== Assignment ==
The data below should be restated word for word, with every picture omitted.

== Provided records ==
_ _ _ _ _ _ _

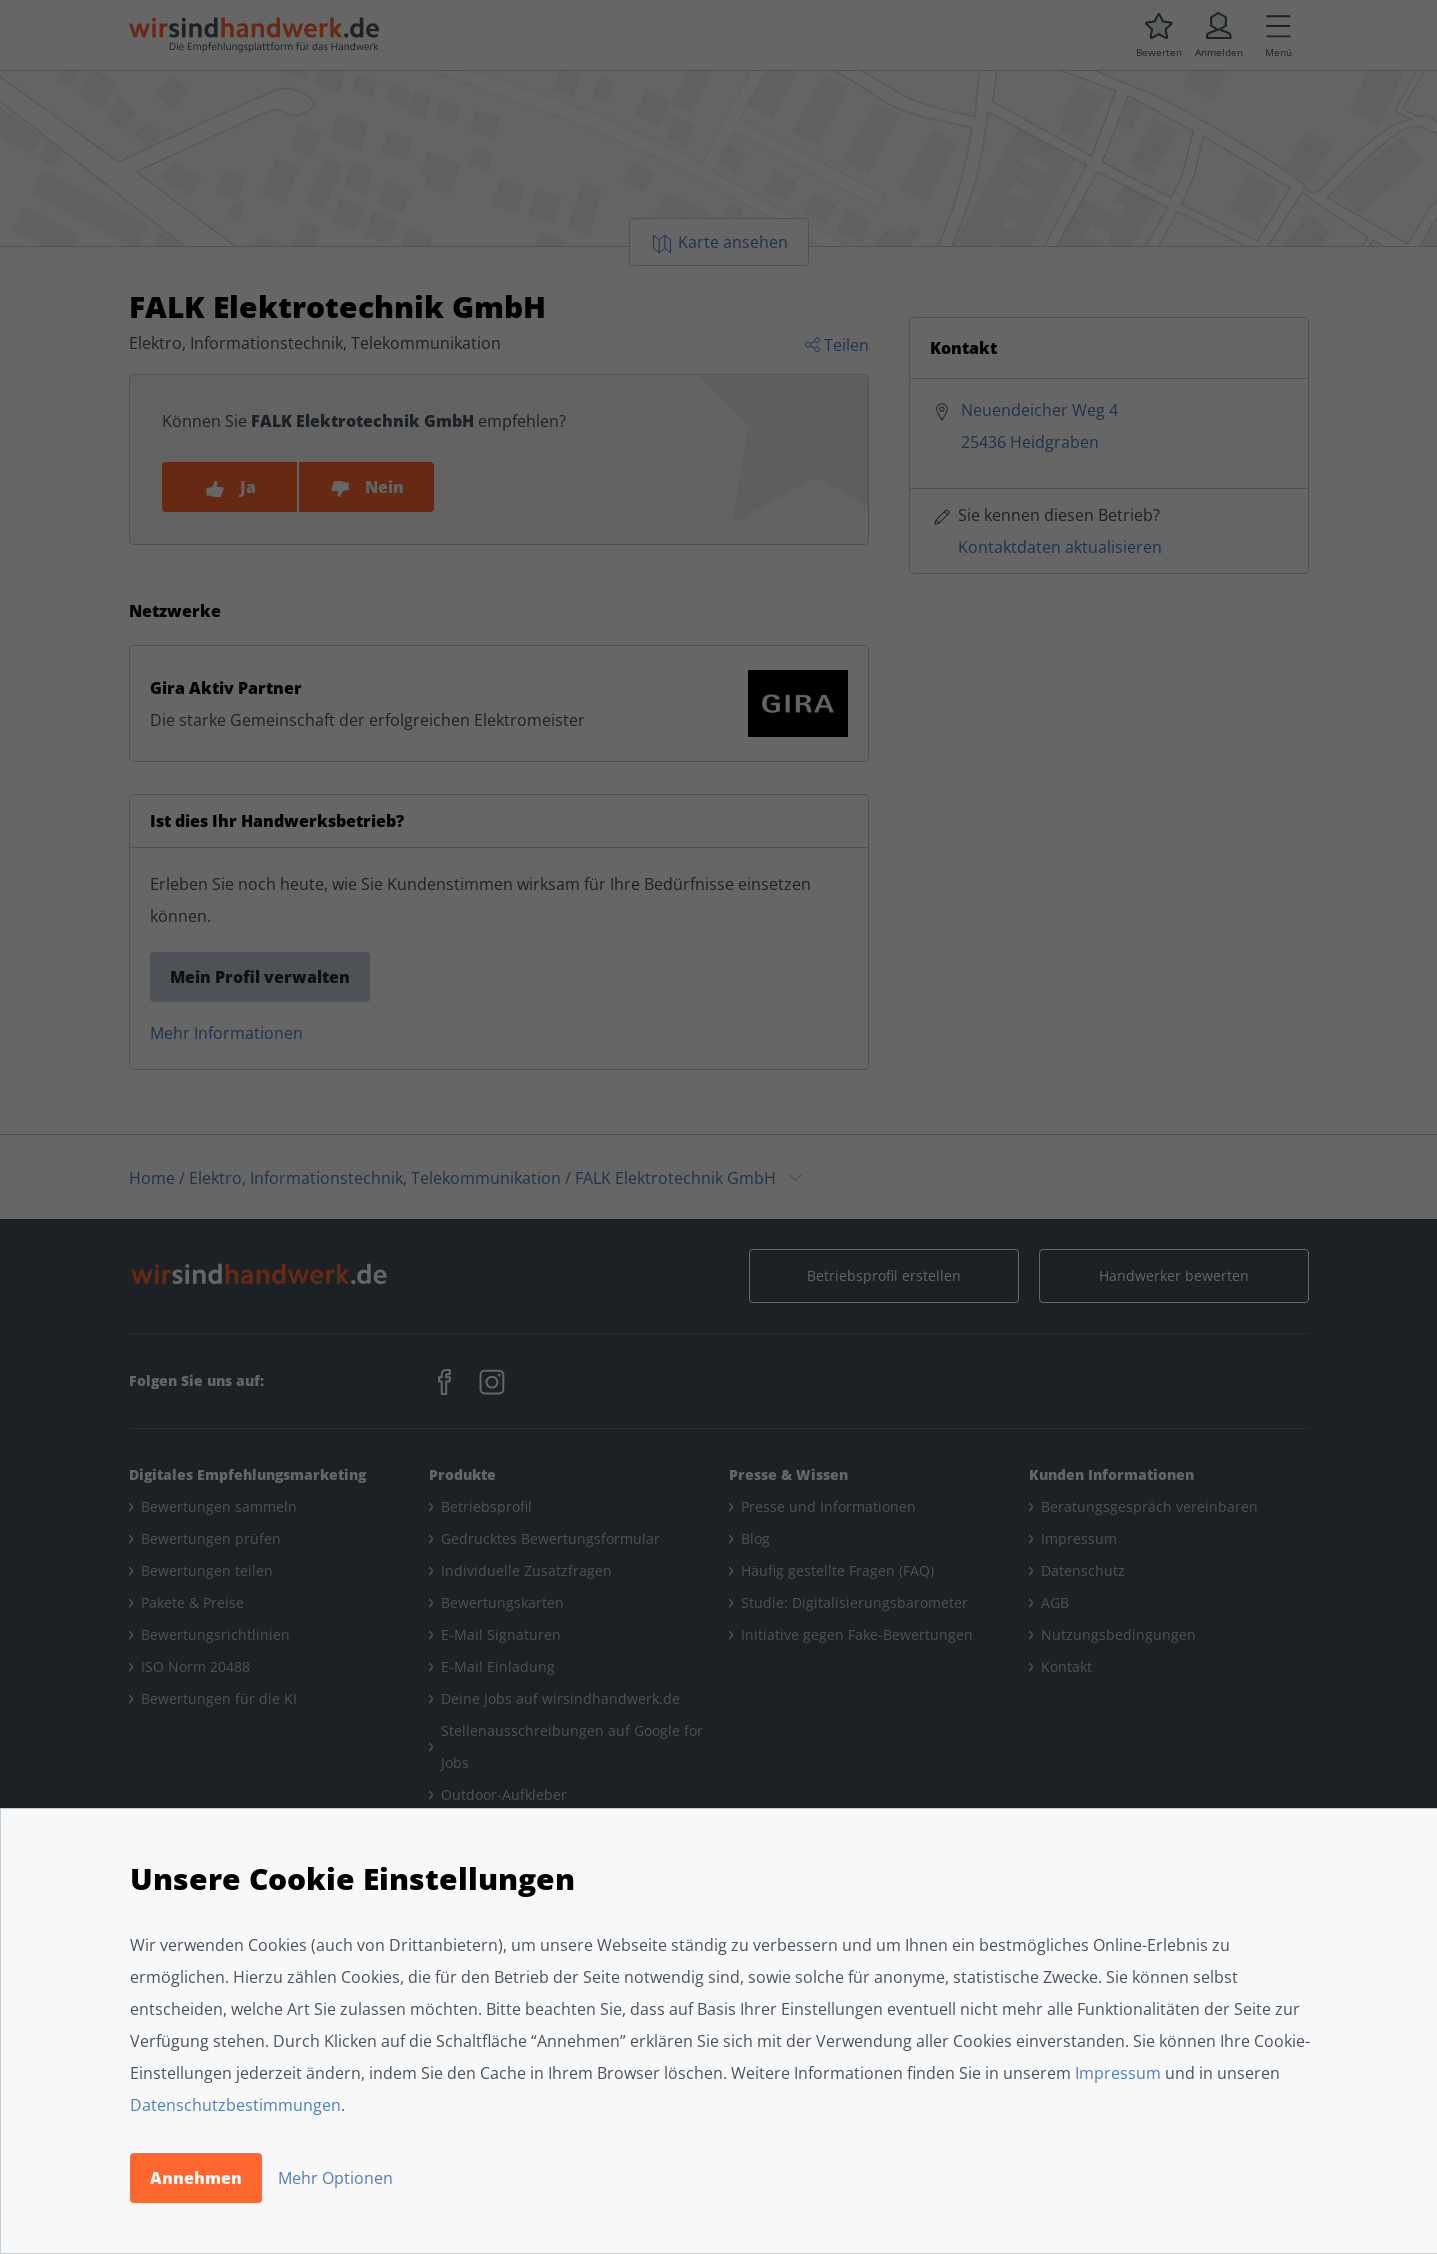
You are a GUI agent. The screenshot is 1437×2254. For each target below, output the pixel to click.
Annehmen (196, 2178)
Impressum (1118, 2073)
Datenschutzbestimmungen (235, 2105)
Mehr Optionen (335, 2178)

_ _ _ _ _ _ _

== Finished task ==
You are a GUI agent. The screenshot is 1437×2254. For each target below, output the pixel to click.
Annehmen (196, 2178)
Impressum (1118, 2073)
Datenschutzbestimmungen (235, 2105)
Mehr Optionen (335, 2178)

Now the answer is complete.